Commanders and leaders
- Captain Beevor: Unknown

Strength
- 80: 200

Casualties and losses
- 12 dead, 5 wounded: 50 dead, unknown wounded

= Battle of Ballymore-Eustace =

Battle during the Irish Rebellion of 1798

The Battle of Ballymore-Eustace was one of the events in the United Irish rebellion of 1798. It took place on 24 May 1798 after the stationing of the 9th Dragoons, and members of the Tyrone, Antrim and Armagh Militias at Ballymore in County Kildare near the Kildare-Wicklow border on 10 May. The town had been recently garrisoned by almost 200 soldiers and militia who had been sent to repress sedition in the area. The troops had been dispersed in billets among the populace as per counter-insurgency practice of "free-quarters" where responsibility for the provisioning and sheltering of militia was foisted onto the populace. During this time a quantity of arms were surrendered and letters of protection issued.

On 23 May 120 soldiers were recalled, leaving a garrison of around 80 men. At around 1 a.m. on 24 May, the rebel force of approx. 200 attacked the town. As in the attacks on Naas and Prosperous, the rebels sought to surprise and overwhelm the garrison by coordinated attacks before it could react and rally against them. The houses containing troops of the 9th Dragoons and the Tyrone Militia were to be attacked simultaneously.

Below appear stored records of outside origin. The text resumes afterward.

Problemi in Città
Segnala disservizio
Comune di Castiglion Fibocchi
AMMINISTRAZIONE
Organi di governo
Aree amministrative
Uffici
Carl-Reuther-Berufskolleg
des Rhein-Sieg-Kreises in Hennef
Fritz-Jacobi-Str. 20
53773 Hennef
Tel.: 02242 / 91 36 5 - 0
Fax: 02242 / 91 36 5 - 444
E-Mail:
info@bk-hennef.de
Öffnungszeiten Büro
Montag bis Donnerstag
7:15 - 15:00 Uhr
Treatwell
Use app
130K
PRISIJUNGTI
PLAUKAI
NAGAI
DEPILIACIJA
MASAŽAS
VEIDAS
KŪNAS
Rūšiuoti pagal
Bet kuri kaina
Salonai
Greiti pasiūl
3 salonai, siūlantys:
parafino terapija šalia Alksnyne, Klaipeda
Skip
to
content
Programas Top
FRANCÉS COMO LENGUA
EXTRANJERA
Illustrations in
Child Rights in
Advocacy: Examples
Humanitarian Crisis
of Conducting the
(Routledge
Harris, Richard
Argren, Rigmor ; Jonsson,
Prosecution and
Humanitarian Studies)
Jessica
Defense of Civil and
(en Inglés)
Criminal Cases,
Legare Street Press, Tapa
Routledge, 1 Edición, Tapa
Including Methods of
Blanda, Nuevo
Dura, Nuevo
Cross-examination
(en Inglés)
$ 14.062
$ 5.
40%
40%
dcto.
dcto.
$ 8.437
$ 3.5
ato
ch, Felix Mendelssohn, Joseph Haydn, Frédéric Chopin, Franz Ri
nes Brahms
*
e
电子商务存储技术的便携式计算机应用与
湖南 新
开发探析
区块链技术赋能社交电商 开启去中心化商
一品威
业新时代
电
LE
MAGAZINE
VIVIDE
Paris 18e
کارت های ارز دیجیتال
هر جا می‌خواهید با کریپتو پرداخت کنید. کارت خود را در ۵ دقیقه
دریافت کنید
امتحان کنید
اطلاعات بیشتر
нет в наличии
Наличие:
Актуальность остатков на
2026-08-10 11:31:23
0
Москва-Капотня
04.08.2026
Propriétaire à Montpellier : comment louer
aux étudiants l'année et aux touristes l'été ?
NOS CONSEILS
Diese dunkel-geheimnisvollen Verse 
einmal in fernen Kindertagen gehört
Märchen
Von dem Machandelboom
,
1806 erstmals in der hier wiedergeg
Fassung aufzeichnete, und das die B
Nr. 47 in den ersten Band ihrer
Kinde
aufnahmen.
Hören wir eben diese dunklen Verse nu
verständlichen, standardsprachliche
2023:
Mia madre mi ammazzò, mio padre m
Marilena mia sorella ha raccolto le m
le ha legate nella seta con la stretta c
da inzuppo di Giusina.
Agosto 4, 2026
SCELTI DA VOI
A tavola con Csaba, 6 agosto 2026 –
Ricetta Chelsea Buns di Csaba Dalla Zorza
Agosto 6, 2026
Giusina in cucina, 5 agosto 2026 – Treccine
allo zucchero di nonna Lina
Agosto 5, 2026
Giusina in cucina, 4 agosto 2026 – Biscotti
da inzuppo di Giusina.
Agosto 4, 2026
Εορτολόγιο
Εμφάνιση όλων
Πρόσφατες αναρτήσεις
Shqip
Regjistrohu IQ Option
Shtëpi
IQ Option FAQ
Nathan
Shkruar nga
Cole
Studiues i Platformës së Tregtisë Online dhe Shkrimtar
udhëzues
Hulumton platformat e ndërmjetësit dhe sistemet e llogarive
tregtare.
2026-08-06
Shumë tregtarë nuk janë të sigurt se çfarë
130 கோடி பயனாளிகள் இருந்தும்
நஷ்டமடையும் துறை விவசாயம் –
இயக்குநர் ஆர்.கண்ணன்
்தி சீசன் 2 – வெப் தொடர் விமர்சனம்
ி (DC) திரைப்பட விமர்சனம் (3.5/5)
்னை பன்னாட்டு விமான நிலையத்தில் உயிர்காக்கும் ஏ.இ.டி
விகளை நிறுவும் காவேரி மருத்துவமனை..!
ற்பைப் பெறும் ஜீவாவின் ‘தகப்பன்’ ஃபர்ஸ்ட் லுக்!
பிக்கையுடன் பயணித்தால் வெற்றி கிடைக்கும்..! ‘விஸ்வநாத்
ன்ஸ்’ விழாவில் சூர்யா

However, the attack on garrison headquarters was miscarried due to lack of coordination and numbers so that the building became a rallying point for the Government troops. Captain Beevor was attacked in his own bedchamber by two rebels. Lieutenant Parkinson and some dragoons came to his aid and both rebels were slain. Other isolated billets were attacked but some units managed to cut themselves free and fight their way through the streets to the headquarters. A number of properties, including the Protestant church, were set on fire.

For two hours, the rebels attacked the strongpoint but without artillery, were unable to take the building and lost many men in the process. The momentum had by now slipped away from the rebels and they drew off their attack leaving behind around 50 dead but at a cost to the garrison of at least 12 dead and 5 wounded.

The battle led directly to the Dunlavin Green massacre , in which fears of a possible rebel attack on the garrison at nearby Dunlavin led to the summary execution of rebel prisoners.